Filename prefix for distributed scratch files (such as renormalized operators). When distributed parallelization is used, different procs will have different values for this data.
-
bool prefix_can_write = true
Whether this proc should be able to write common scratch files (such as MPS tensors).
-
bool partition_can_write = true
Whether this proc should be able to write renormalized operators.
-
size_t isize
Max number of elements in all integer stacks.
-
size_t dsize
Max number of elements in all double stacks.
-
int n_frames
Total number of data frames.
-
int i_frame
The index of Current activated data frame.
-
mutable double tread = 0
IO Time cost for reading scratch files.
-
mutable double twrite = 0
IO Time cost for writing scratch files.
-
mutable double tasync = 0
IO Time cost for async writing scratch files.
-
mutable double fpread = 0
IO Time cost for reading scratch files with floating-point decompression.
-
mutable double fpwrite = 0
IO Time cost for writing scratch files with floating-point compression.
-
mutable Timer _t
Temporary timer.
-
mutable Timer _t2
Auxiliary temporary timer.
-
vector<shared_ptr<StackAllocator<uint32_t>>> iallocs
Integer stacks allocators.
-
vector<shared_ptr<StackAllocator<FL>>> dallocs
Double stacks allocators.
-
mutable vector<size_t> peak_used_memory
Peak used memory by stacks (in Bytes).
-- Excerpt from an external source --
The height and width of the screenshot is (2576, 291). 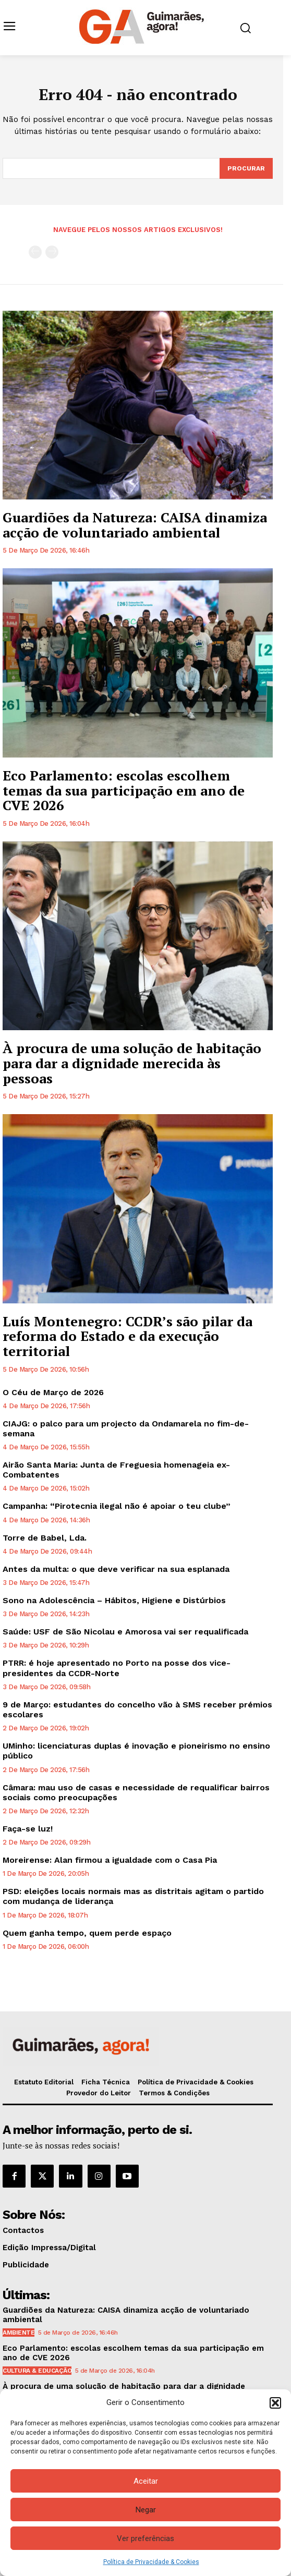 What do you see at coordinates (137, 1709) in the screenshot?
I see `9 de Março: estudantes do concelho vão à SMS receber prémios escolares` at bounding box center [137, 1709].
Even indices are for double stacks. Odd indices are for interger stacks.
-
mutable vector<string> present_filenames
The filename for the current stack memory content for each data frame. Used for tracking loading and saving buffering to avoid loading the same data into memory.
-
mutable vector<pair<string, shared_ptr<stringstream>>> load_buffers
Buffers for loading. Skpping reading a file with certain filename, if the contents of the file with that filename is in the loading buffer.
-
mutable vector<pair<string, shared_ptr<stringstream>>> save_buffers
Buffers for async saving.
-
mutable vector<shared_future<void>> save_futures
Async saving files.
-
bool load_buffering = false
Whether load buffering should be used. If true, memory usage will increase.
-
bool save_buffering = false
Whether async saving and saving buffering should be used. If true, memory usage will increase.
-
bool use_main_stack = true
Whether main stack should be used for storing blocked operators in enlarged blocks. If false, these blocked operators will be stored in dynamically allocated memory.
-
bool minimal_disk_usage = false
Whether temporary renormalized operator files should be deleted as soon as possible. If true, will save roughly half of required storage for renormalized operators.
-
bool minimal_memory_usage = false
Whether MPO should be build in minimal memory mode by saving intermediates to disk. In this mode, MPO should have different tags.
Public Static Functions
Save the data in buffer stream into disk.
- Parameters:
filename – The filename for saving data.
ss – The buffer stream.
tasync – Pointer to the time recorder for async saving.
-
inline DataFrame(size_t isize = 1 << 28, size_t dsize = 1 << 30, const string &save_dir = "node0", double dmain_ratio = 0.7, double imain_ratio = 0.7, int n_frames = 2)
Global variable for accessing global stack memory and file I/O in scratch space.
Miscellanies
-
inline auto block2::check_signal_() -> void (*&)()
Function pointer for signal checking.
-
inline void block2::print_trace()
Print calling stack when an error happens. Not working for non-unix systems.